I feel like Tiger Woods should send Jesse James a gift basket or something...
He couldn't say anything coherently but shot off a perfectly timed "that's what she said" when michelle said he'd have to ride in the trunk because she didn't have enough room up front.
He's having a heart to heart coversation with the keg about what he should do with his life.
This is the time you want your cat to have telepathy with you. To know if the guy downstairs left.
I just made a steamroller out of a christmas ornament.

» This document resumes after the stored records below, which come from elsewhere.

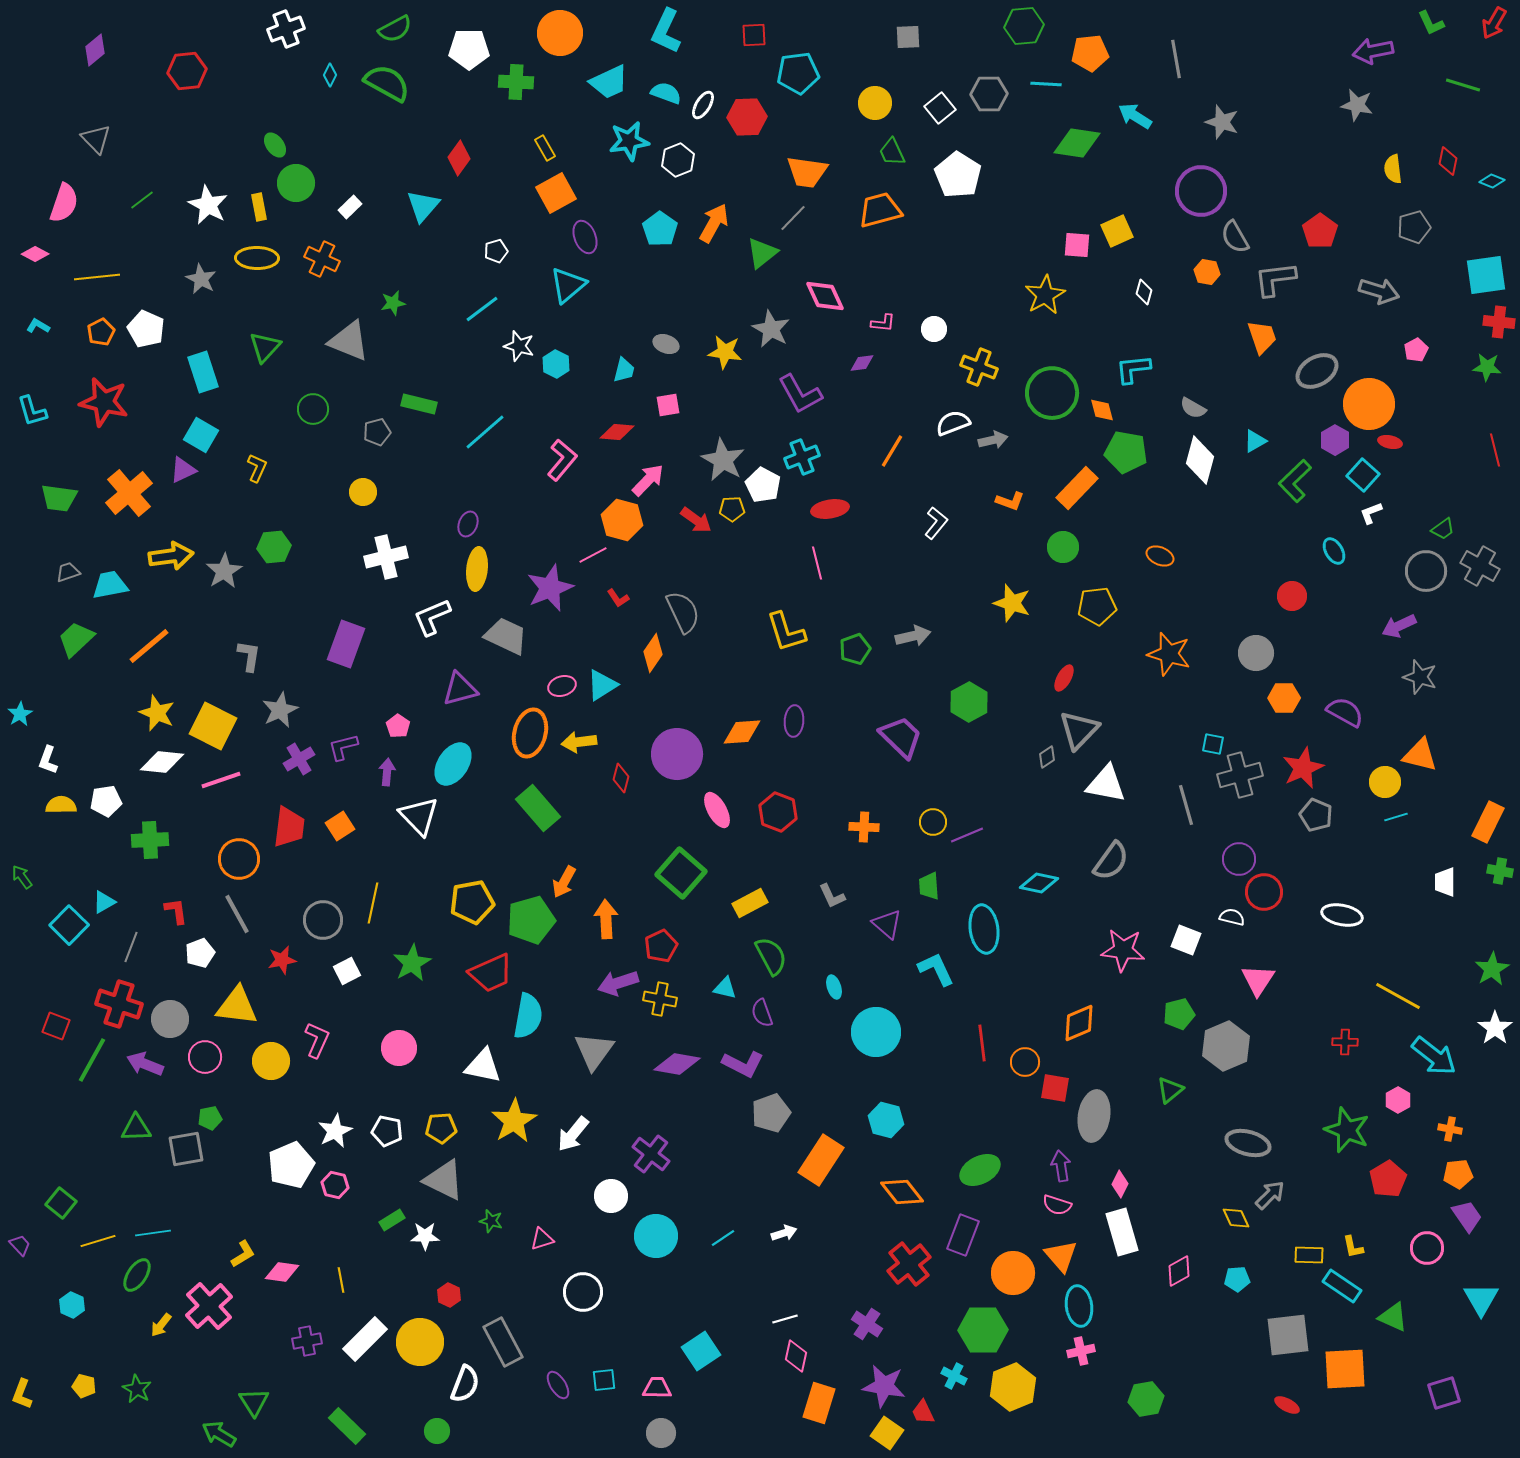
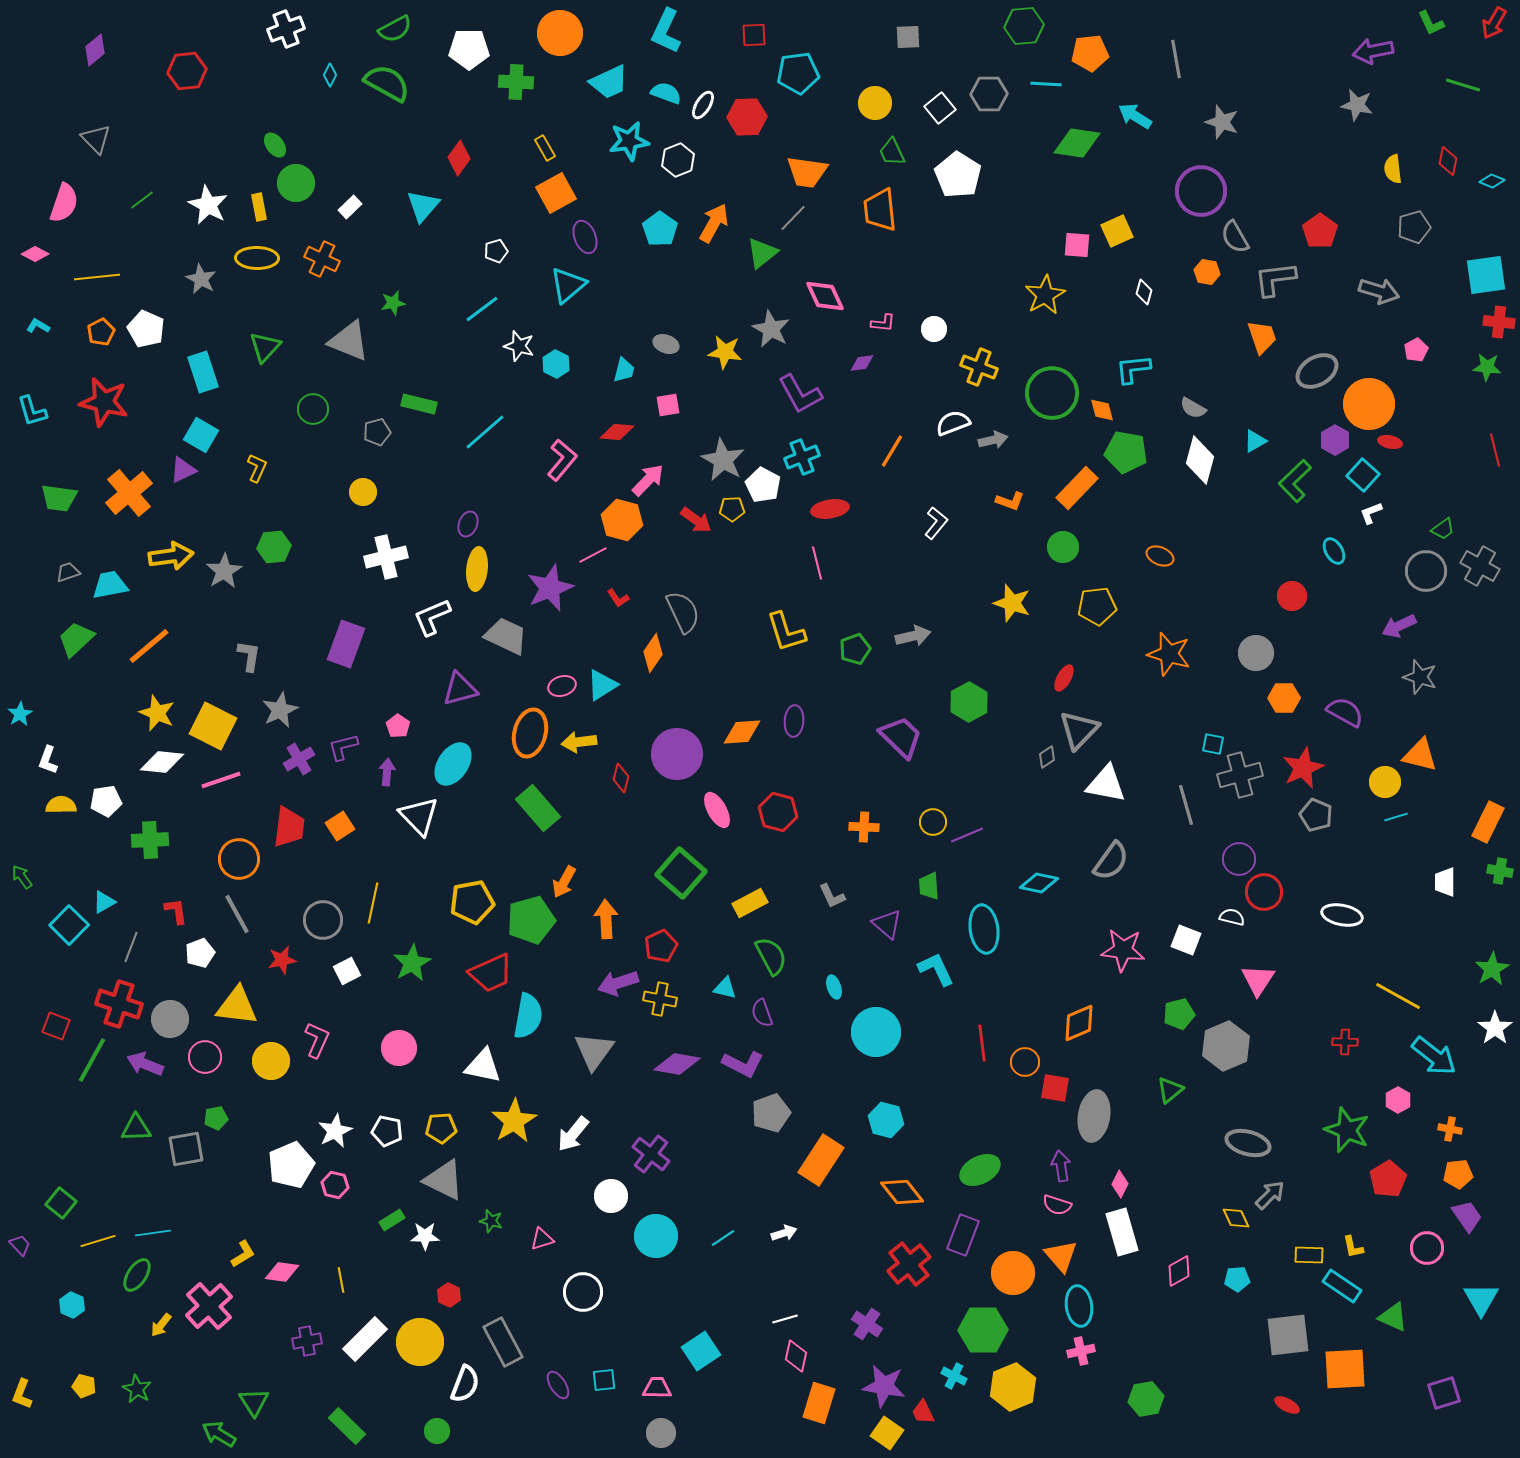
orange trapezoid at (880, 210): rotated 81 degrees counterclockwise
red hexagon at (778, 812): rotated 6 degrees counterclockwise
green pentagon at (210, 1118): moved 6 px right
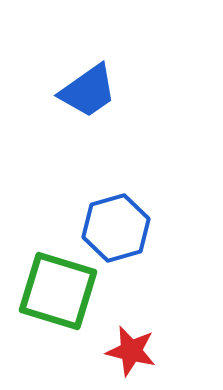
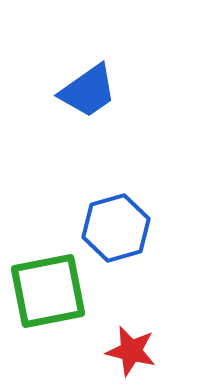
green square: moved 10 px left; rotated 28 degrees counterclockwise
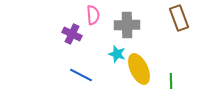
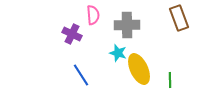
cyan star: moved 1 px right, 1 px up
blue line: rotated 30 degrees clockwise
green line: moved 1 px left, 1 px up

I feel so festive.
It feels like I've shaved away my winter coat and my vagina is going to freeze if I go outside.
What can I say? I like my food like I like my women, not entirely fucked by our contemporary world.
Well, you know sobriety isn't something I like to do on the reg.
The window painters skipped us. They didn't know what to do with the giant SMOKE WEED in the window. So they just skipped it.
don't worry i won't let him get attached. I put on my Hulk onesie after sex and yelled I SMASHED YOU. never seen a guy looked so confused.
He would come to class in wrapped in nothing but a pink towel
You know your acid trip is going well when the orange you're eating gives you a life lesson
I got so many dick pics last night. It was like a slideshow from heaven.
I asked you why you bought a sword and you then replied with the greek alphabet and then tried to assure me that samurais are apart of greek life.
It was just like the old times. We watched movies and shit. But not like old times-i fucked her hot brother when she was in the shower? Times are a'changin.